CRM is from Mars, SharePoint is from Venus

SharePoint and Dynamics CRM are excellent products from Microsoft. What happens when you integrate the two platforms?

It reminds me the book “Men are from Mars, Women are from Venus”, written by American author John Gray, and states that most relationship problems between men and women are a result of fundamental differences between the sexes, that men and women are from different planets. Each one is speaking his own language, and they met on earth.

The case here is similar, when you decide to integrate SharePoint with CRM. SharePoint is designed to store unstructured data, and it is excellent document collaboration tool. The strength of CRM is in its ability to capture structured business data, and centrally store it.

While both SharePoint and CRM can exist independently, much more can be achieved when they act in concert.

The Dynamics CRM integration feature enables you to store and manage documents on SharePoint in the context of a Dynamics CRM record, and use the SharePoint document management abilities in CRM. When enabling document management for entities, CRM creates folders in SharePoint, one per each entity selected in the set up process. The folders can be Account or Contact centric folders or standalone folders.

CRM users can select and upload documents to SharePoint, and save them in the corresponding folder in SharePoint, which also bears the name of the entity where the documents are uploaded from. Documents are now spread over different SharePoint folders. While users are expected to work as a team to achieve common business goals through improved communication between CRM and SharePoint users, these folders do not have the familiar structure of folders and tree representation of folders, as we are used to, which makes it so difficult when a document cannot be located or searched for by SharePoint users.

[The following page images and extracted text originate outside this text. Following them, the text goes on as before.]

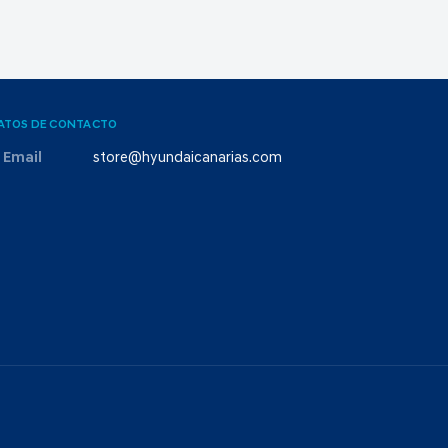
ATOS DE CONTACTO
Email
store@hyundaicanarias.com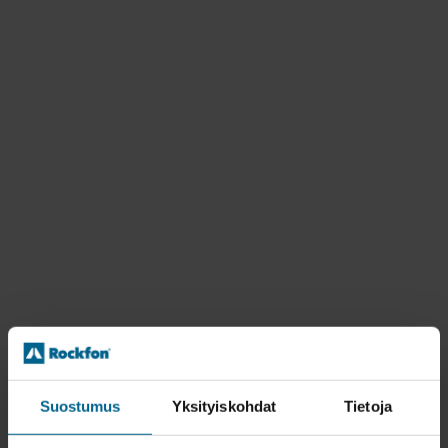
Suostumus
Yksityiskohdat
Tietoja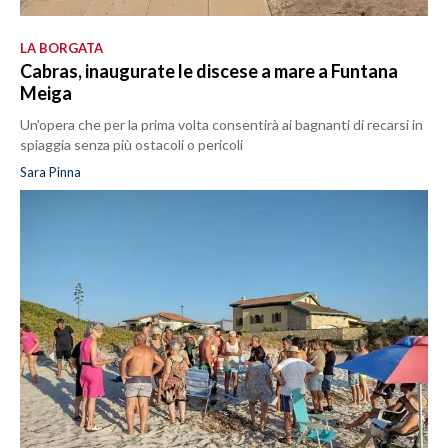
LA BORGATA
Cabras, inaugurate le discese a mare a Funtana
Meiga
Un'opera che per la prima volta consentirà ai bagnanti di recarsi in
spiaggia senza più ostacoli o pericoli
Sara Pinna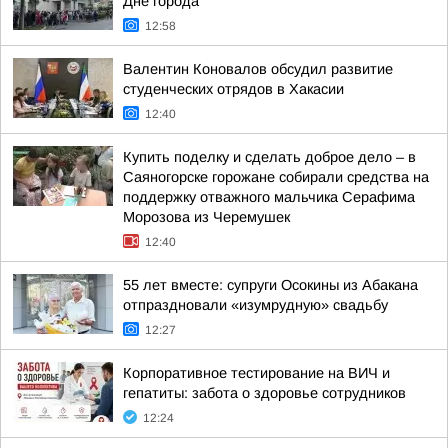
Дне города
12:58
Валентин Коновалов обсудил развитие
студенческих отрядов в Хакасии
12:40
Купить поделку и сделать доброе дело – в
Саяногорске горожане собирали средства на
поддержку отважного мальчика Серафима
Морозова из Черемушек
12:40
55 лет вместе: супруги Осокины из Абакана
отпраздновали «изумрудную» свадьбу
12:27
Корпоративное тестирование на ВИЧ и
гепатиты: забота о здоровье сотрудников
12:24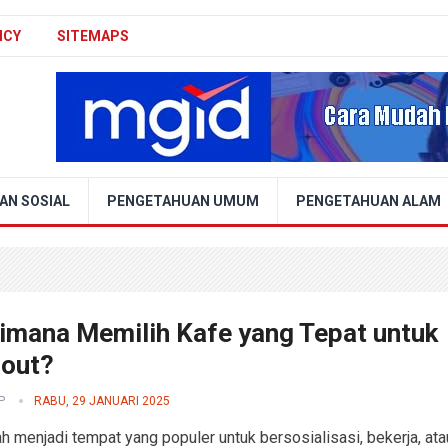
ICY
SITEMAPS
AN SOSIAL
PENGETAHUAN UMUM
PENGETAHUAN ALAM
imana Memilih Kafe yang Tepat untuk
out?
P
RABU, 29 JANUARI 2025
ah menjadi tempat yang populer untuk bersosialisasi, bekerja, ata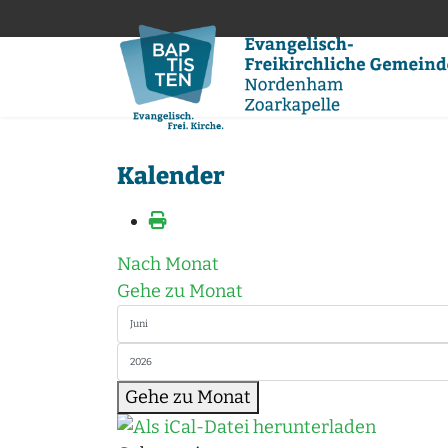
Kalender
Nach Monat
Gehe zu Monat
Gehe zu Monat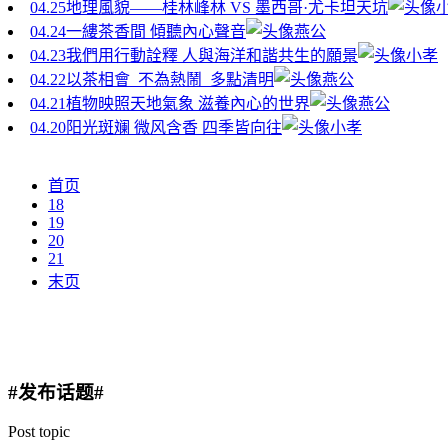
04.25
地理風貌——桂林峰林 VS 墨西哥·尤卡坦天坑
04.24
一縷茶香間 傾聽內心聲音
燕公
04.23
我們用行動詮釋 人與海洋和諧共生的願景
小孝
04.22
以茶相會 不為熱鬧 多點清明
燕公
04.21
植物映照天地氣象 滋養內心的世界
燕公
04.20
阳光斑斓 微风含香 四季皆向往
小孝
首页
18
19
20
21
末页
#发布话题#
Post topic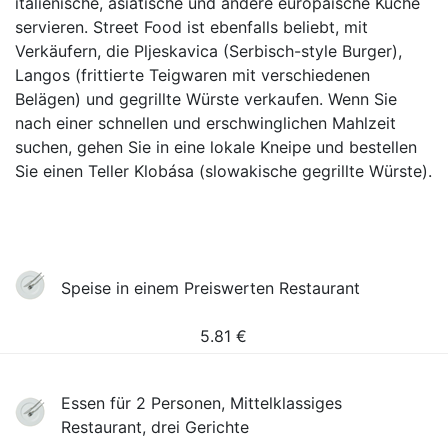
italienische, asiatische und andere europäische Küche
servieren. Street Food ist ebenfalls beliebt, mit
Verkäufern, die Pljeskavica (Serbisch-style Burger),
Langos (frittierte Teigwaren mit verschiedenen
Belägen) und gegrillte Würste verkaufen. Wenn Sie
nach einer schnellen und erschwinglichen Mahlzeit
suchen, gehen Sie in eine lokale Kneipe und bestellen
Sie einen Teller Klobása (slowakische gegrillte Würste).
Speise in einem Preiswerten Restaurant
5.81
€
Essen für 2 Personen, Mittelklassiges
Restaurant, drei Gerichte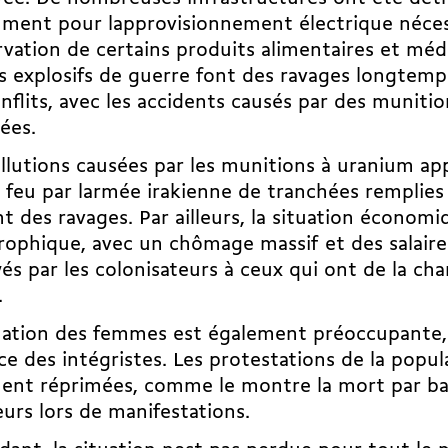
ent pour lapprovisionnement électrique nécess
vation de certains produits alimentaires et méd
s explosifs de guerre font des ravages longtemps
nflits, avec les accidents causés par des muniti
ées.
llutions causées par les munitions à uranium app
 feu par larmée irakienne de tranchées remplies
t des ravages. Par ailleurs, la situation économi
rophique, avec un chômage massif et des salaire
és par les colonisateurs à ceux qui ont de la cha
.
uation des femmes est également préoccupante, 
ce des intégristes. Les protestations de la popul
ent réprimées, comme le montre la mort par ba
rs lors de manifestations.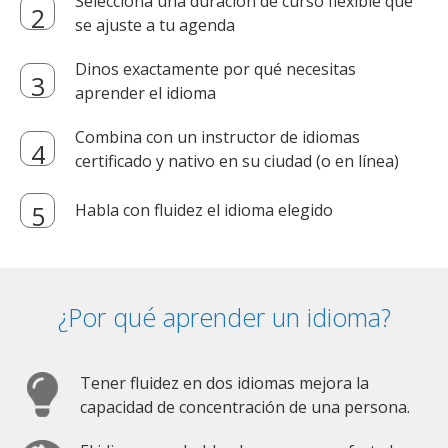
Selecciona una duración de curso flexible que
se ajuste a tu agenda
Dinos exactamente por qué necesitas
aprender el idioma
Combina con un instructor de idiomas
certificado y nativo en su ciudad (o en línea)
Habla con fluidez el idioma elegido
¿Por qué aprender un idioma?
Tener fluidez en dos idiomas mejora la
capacidad de concentración de una persona.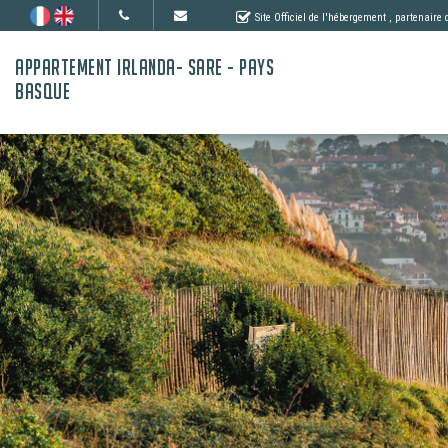
Site Officiel de l'hébergement
, partenaire
APPARTEMENT IRLANDA- SARE - PAYS
BASQUE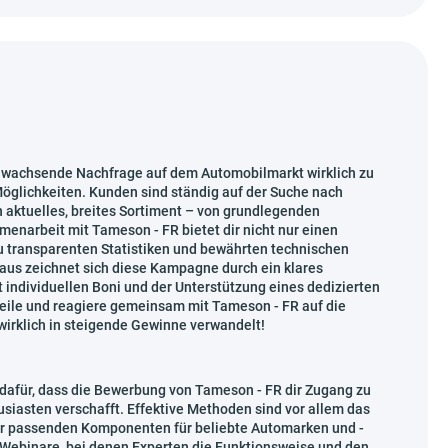
ie wachsende Nachfrage auf dem Automobilmarkt wirklich zu
Möglichkeiten. Kunden sind ständig auf der Suche nach
n aktuelles, breites Sortiment – von grundlegenden
menarbeit mit Tameson - FR bietet dir nicht nur einen
u transparenten Statistiken und bewährten technischen
naus zeichnet sich diese Kampagne durch ein klares
 individuellen Boni und der Unterstützung eines dedizierten
teile und reagiere gemeinsam mit Tameson - FR auf die
 wirklich in steigende Gewinne verwandelt!
 dafür, dass die Bewerbung von Tameson - FR dir Zugang zu
siasten verschafft. Effektive Methoden sind vor allem das
 der passenden Komponenten für beliebte Automarken und -
 Webinare, bei denen Experten die Funktionsweise und den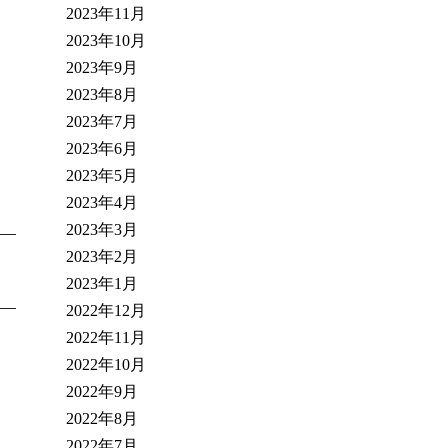
2023年11月
2023年10月
2023年9月
2023年8月
2023年7月
2023年6月
2023年5月
2023年4月
2023年3月
2023年2月
2023年1月
2022年12月
2022年11月
2022年10月
2022年9月
2022年8月
2022年7月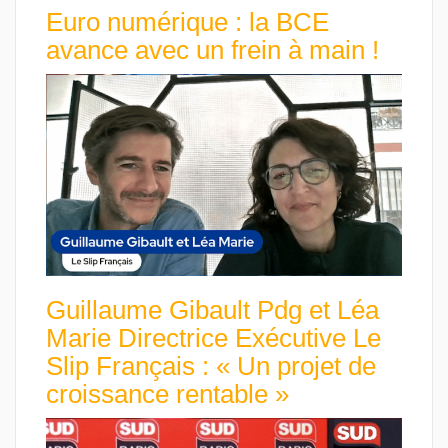
Euro numérique : la BCE
avance avec un frein à main !
Guillaume Gibault Pdg et Léa
Marie Directrice Exécutive Le
Slip Français : « Un projet de
croissance rentable »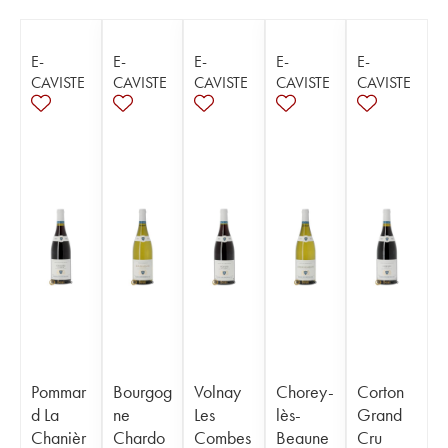
E-
E-
E-
E-
E-
CAVISTE
CAVISTE
CAVISTE
CAVISTE
CAVISTE
Pommar
Bourgog
Volnay
Chorey-
Corton
d La
ne
Les
lès-
Grand
Chanièr
Chardo
Combes
Beaune
Cru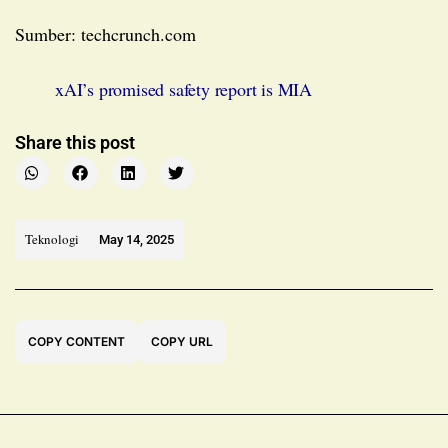
Sumber: techcrunch.com
xAI’s promised safety report is MIA
Share this post
Teknologi
May 14, 2025
COPY CONTENT
COPY URL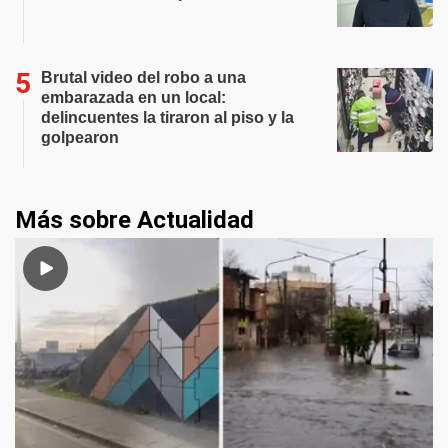
Brutal video del robo a una
embarazada en un local:
delincuentes la tiraron al piso y la
golpearon
Más sobre Actualidad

Metadata is the way to go.

Metadata (columns) and views are better and the recommended alternative to managing documents in folders. Metadata provides descriptive information about the document. Views are using the metadata for grouping, filtering and sorting documents in an organized and methodological way.

The challenge is retrieving metadata tags from CRM records and saving them with the documents in SharePoint, where each such field (attribute) retrieved from the CRM record, is saved in the corresponding column of the document library in SharePoint.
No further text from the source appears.